Kami juga bisa kembali menggunakan telepon seluler meskipun dengan jaringan yang terbatas. Kami bermalam di pusat Kecamatan Pulau Sembilan sebelum kembali ke Kotabaru.
Berkelanjutan
Selama empat malam di pulau terluar, kami hanya mendapati satu penyu di pantai Pulau Danauwan dan dua penyu di pantai Pulau Pamalikan. Namun, hanya satu penyu yang ditemukan melepaskan telurnya. Jenis ketiga penyu itu adalah penyu hijau (Chelonia mydas).
”Populasi penyu saat ini sudah sangat berkurang. Sekitar 15 tahun lalu, di Pulau Pamalikan bisa dijumpai lebih dari 20 sarang penyu setiap hari. Pada satu sarang bisa ditemukan 80-150 butir telur. Namun, sekarang, paling banyak ditemukan 5-6 sarang setiap hari. Bahkan, kadang-kadang hanya satu sarang,” tutur Adil.
Menurut Abdul Malik, guru SD sekaligus suporter Pro Fauna Indonesia di Pulau Marabatuan, populasi penyu terus berkurang karena sebagian nelayan masih menangkap induk penyu dan mengambil telurnya untuk diperdagangkan.
Di perairan Pulau Sembilan ada dua jenis penyu, yaitu penyu hijau dan penyu sisik (Eretmochelys imbricata). Menurut Didit, keduanya terancam punah. Untuk menjaga kelestariannya, masyarakat perlu terus diberi pemahaman tentang bagaimana memanfaatkan penyu secara lestari atau berkelanjutan, yakni dengan menjadikannya sebagai wisata bahari (Kompas, 29/7/2015).
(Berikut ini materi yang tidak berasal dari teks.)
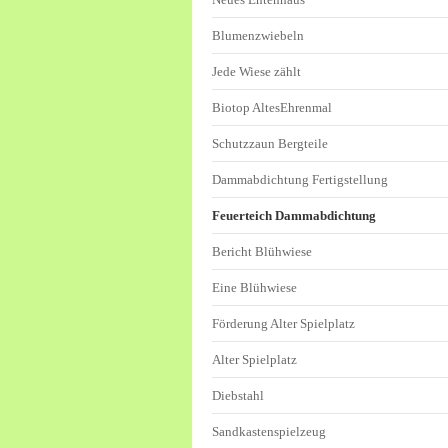
Blumenzwiebeln
Jede Wiese zählt
Biotop AltesEhrenmal
Schutzzaun Bergteile
Dammabdichtung Fertigstellung
Feuerteich Dammabdichtung
Bericht Blühwiese
Eine Blühwiese
Förderung Alter Spielplatz
Alter Spielplatz
Diebstahl
Sandkastenspielzeug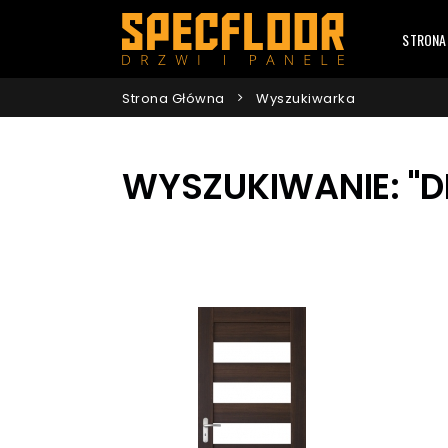
STRONA
Strona Główna
Wyszukiwarka
WYSZUKIWANIE: "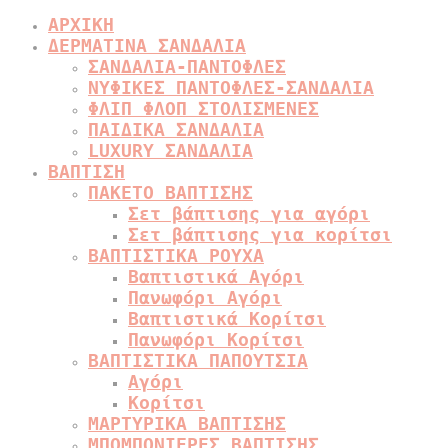
ΑΡΧΙΚΗ
ΔΕΡΜΑΤΙΝΑ ΣΑΝΔΑΛΙΑ
ΣΑΝΔΑΛΙΑ-ΠΑΝΤΟΦΛΕΣ
ΝΥΦΙΚΕΣ ΠΑΝΤΟΦΛΕΣ-ΣΑΝΔΑΛΙΑ
ΦΛΙΠ ΦΛΟΠ ΣΤΟΛΙΣΜΕΝΕΣ
ΠΑΙΔΙΚΑ ΣΑΝΔΑΛΙΑ
LUXURY ΣΑΝΔΑΛΙΑ
ΒΑΠΤΙΣΗ
ΠΑΚΕΤΟ ΒΑΠΤΙΣΗΣ
Σετ βάπτισης για αγόρι
Σετ βάπτισης για κορίτσι
ΒΑΠΤΙΣΤΙΚΑ ΡΟΥΧΑ
Βαπτιστικά Αγόρι
Πανωφόρι Αγόρι
Βαπτιστικά Κορίτσι
Πανωφόρι Κορίτσι
ΒΑΠΤΙΣΤΙΚΑ ΠΑΠΟΥΤΣΙΑ
Αγόρι
Κορίτσι
ΜΑΡΤΥΡΙΚΑ ΒΑΠΤΙΣΗΣ
ΜΠΟΜΠΟΝΙΕΡΕΣ ΒΑΠΤΙΣΗΣ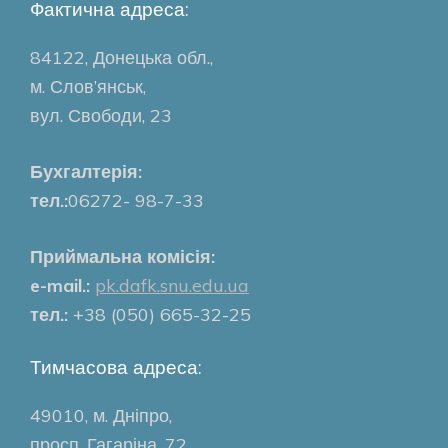
Фактична адреса:
84122, Донецька обл.,
м. Слов’янськ,
вул. Свободи, 23
Бухгалтерія:
тел.:
06272- 98-7-33
Приймальна комісія:
e-mail.:
pk.dafk.snu.edu.ua
тел.:
+38 (050) 665-32-25
Тимчасова адреса:
49010, м. Дніпро,
просп. Гагаріна, 72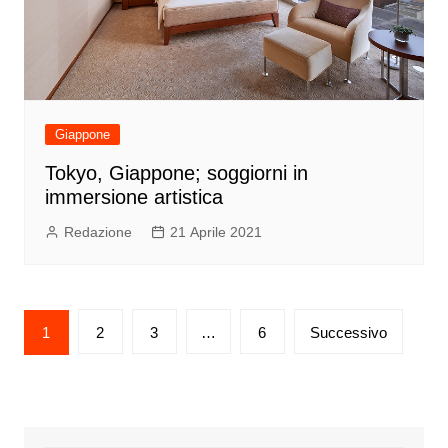
Giappone
Tokyo, Giappone; soggiorni in
immersione artistica
Redazione
21 Aprile 2021
Paginazione
1
2
3
…
6
Successivo
degli
articoli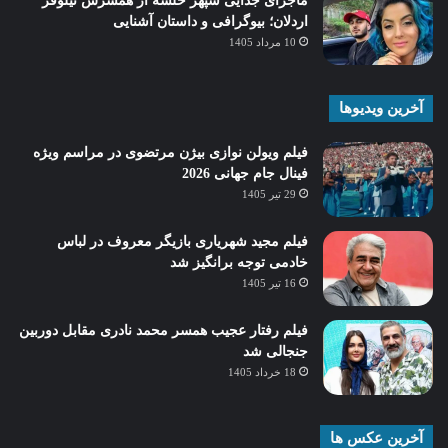
ماجرای جدایی سپهر خلسه از همسرش نیلوفر
اردلان؛ بیوگرافی و داستان آشنایی
10 مرداد 1405
آخرین ویدیوها
فیلم ویولن نوازی بیژن مرتضوی در مراسم ویژه
فینال جام جهانی 2026
29 تیر 1405
فیلم مجید شهریاری بازیگر معروف در لباس
خادمی توجه برانگیز شد
16 تیر 1405
فیلم رفتار عجیب همسر محمد نادری مقابل دوربین
جنجالی شد
18 خرداد 1405
آخرین عکس ها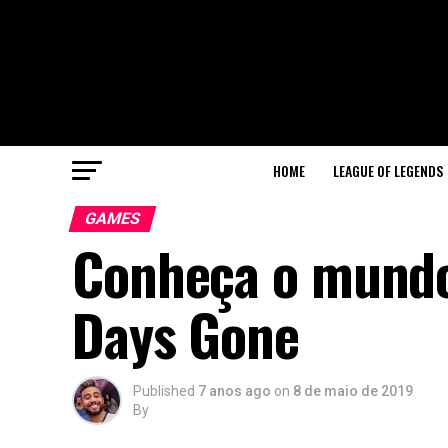
HOME
LEAGUE OF LEGENDS
GAMES
Conheça o mundo
Days Gone
Published
7 anos ago
on
8 de maio de 2019
By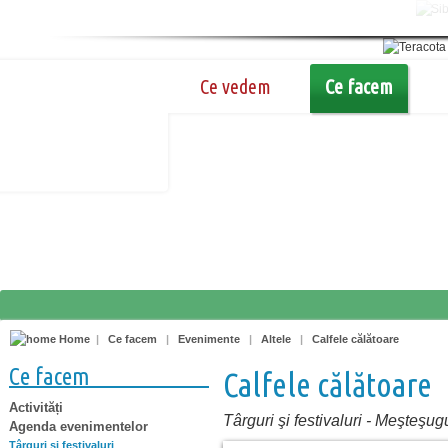
Ce vedem
Ce facem
Home
|
Ce facem
|
Evenimente
|
Altele
|
Calfele călătoare
Ce facem
Calfele călătoare
Activități
Târguri şi festivaluri
-
Meşteşugu
Agenda evenimentelor
Târguri şi festivaluri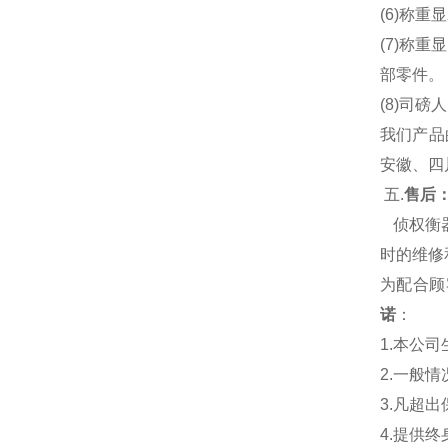
(6)称
(7)称
部零件。
(8)司
我们产品
安徽、四
五.
售后：
侦权衡
时的维修
为配合顾
诺
：
1.本公
2.一般
3.凡超
4.提供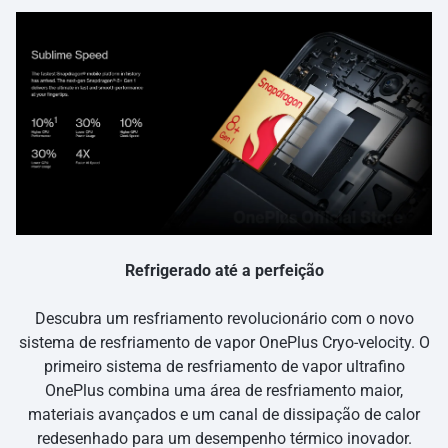
Refrigerado até a perfeição
Descubra um resfriamento revolucionário com o novo
sistema de resfriamento de vapor OnePlus Cryo-velocity. O
primeiro sistema de resfriamento de vapor ultrafino
OnePlus combina uma área de resfriamento maior,
materiais avançados e um canal de dissipação de calor
redesenhado para um desempenho térmico inovador.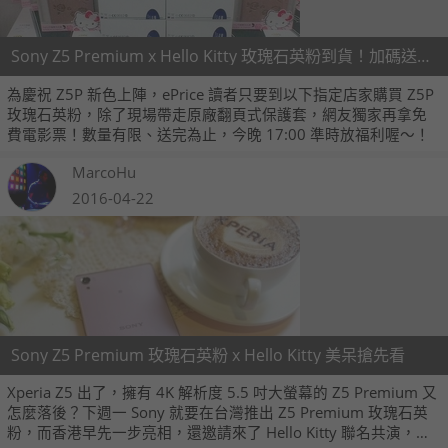
Sony Z5 Premium x Hello Kitty 玫瑰石英粉到貨！加碼送你看電影
為慶祝 Z5P 新色上陣，ePrice 讀者只要到以下指定店家購買 Z5P
玫瑰石英粉，除了現場帶走原廠翻頁式保護套，網友獨家再拿免
費電影票！數量有限、送完為止，今晚 17:00 準時放福利喔～！
MarcoHu
2016-04-22
Sony Z5 Premium 玫瑰石英粉 x Hello Kitty 美呆搶先看
Xperia Z5 出了，擁有 4K 解析度 5.5 吋大螢幕的 Z5 Premium 又
怎麼落後？下週一 Sony 就要在台灣推出 Z5 Premium 玫瑰石英
粉，而香港早先一步亮相，還邀請來了 Hello Kitty 聯名共演，快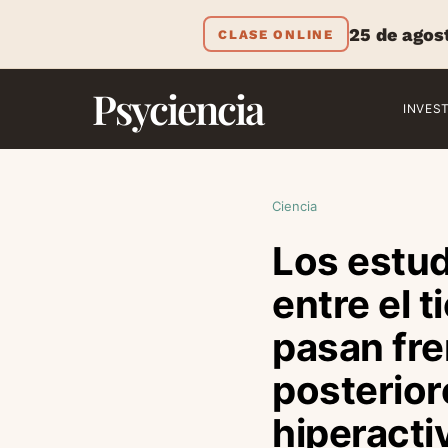
25 de agos
CLASE ONLINE
Psyciencia
INVES
Ciencia
Los estud
entre el 
pasan fre
posterior
hiperacti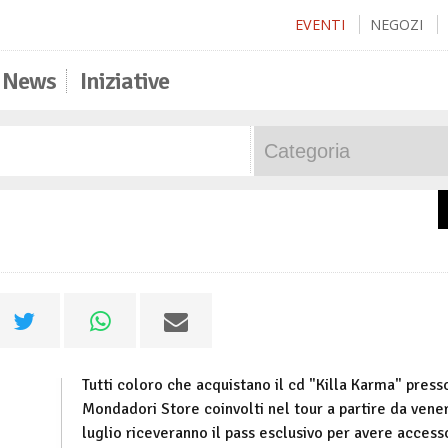
EVENTI
NEGOZI
News
Iniziative
Tutti coloro che acquistano il cd "Killa Karma" presso
Mondadori Store coinvolti nel tour a partire da vene
luglio riceveranno il pass esclusivo per avere access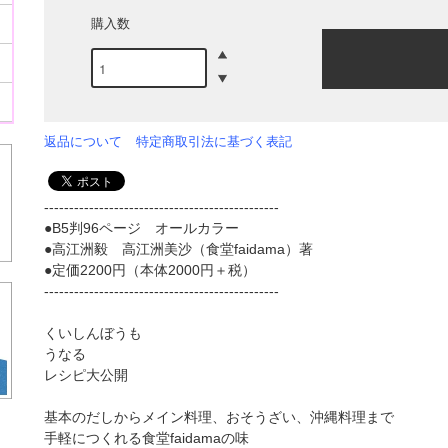
購入数
返品について
特定商取引法に基づく表記
-----------------------------------------------
●B5判96ページ オールカラー
●高江洲毅 高江洲美沙（食堂faidama）著
●定価2200円（本体2000円＋税）
-----------------------------------------------
くいしんぼうも
うなる
レシピ大公開
基本のだしからメイン料理、おそうざい、沖縄料理まで
手軽につくれる食堂faidamaの味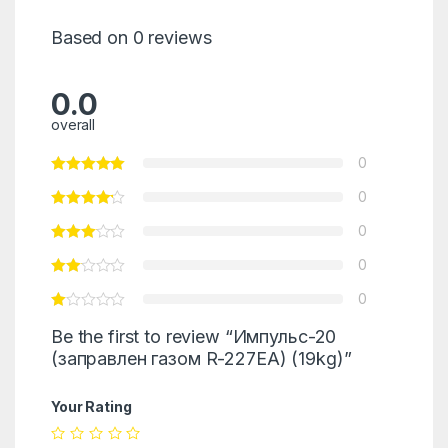
Based on 0 reviews
0.0
overall
0
0
0
0
0
Be the first to review “Импульс-20
(заправлен газом R-227EA) (19kg)”
Your Rating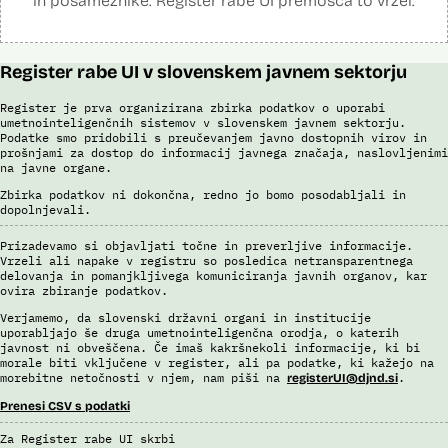
in posameznike. Register rabe UI premošča to vrzel.
Viri:
Brošura 60 let informacijsko telekomunikacijskega sistema policije
Odgovor na zahtevo za dostop do informacij javnega značaja
Register rabe UI v slovenskem javnem sektorju
Register je prva organizirana zbirka podatkov o uporabi
umetnointeligenčnih sistemov v slovenskem javnem sektorju.
Podatke smo pridobili s preučevanjem javno dostopnih virov in
prošnjami za dostop do informacij javnega značaja, naslovljenimi
na javne organe.
Zbirka podatkov ni dokončna, redno jo bomo posodabljali in
dopolnjevali.
Prizadevamo si objavljati točne in preverljive informacije.
Vrzeli ali napake v registru so posledica netransparentnega
delovanja in pomanjkljivega komuniciranja javnih organov, kar
ovira zbiranje podatkov.
Verjamemo, da slovenski državni organi in institucije
uporabljajo še druga umetnointeligenčna orodja, o katerih
javnost ni obveščena. Če imaš kakršnekoli informacije, ki bi
morale biti vključene v register, ali pa podatke, ki kažejo na
morebitne netočnosti v njem, nam piši na
.
registerUI@djnd.si
Prenesi CSV s podatki
Za Register rabe UI skrbi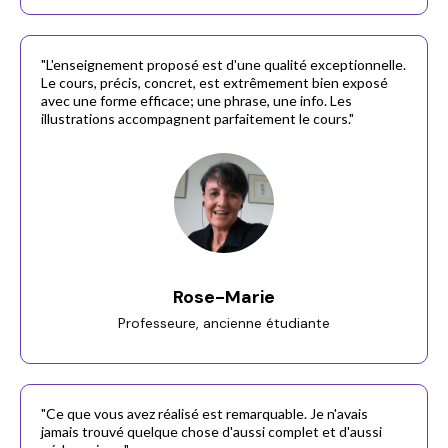
"L'enseignement proposé est d'une qualité exceptionnelle.
Le cours, précis, concret, est extrêmement bien exposé
avec une forme efficace; une phrase, une info. Les
illustrations accompagnent parfaitement le cours."
Rose-Marie
Professeure, ancienne étudiante
"Ce que vous avez réalisé est remarquable. Je n'avais
jamais trouvé quelque chose d'aussi complet et d'aussi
Senin (25/5/2015) pagi, kami kembali ke Kotabaru. Sama seperti waktu pergi, cuaca dan gelombang saat pulang juga bersahabat. Tiba di dermaga Kotabaru, saya memberikan topi Kompas yang saya kenakan kepada sang motoris sambil berkata, ”Terima kasih, Pak, karena sudah membawa kami menjelajah Pulau Sembilan. Berkat Bapak, kami bisa pergi dan pulang dengan selamat.”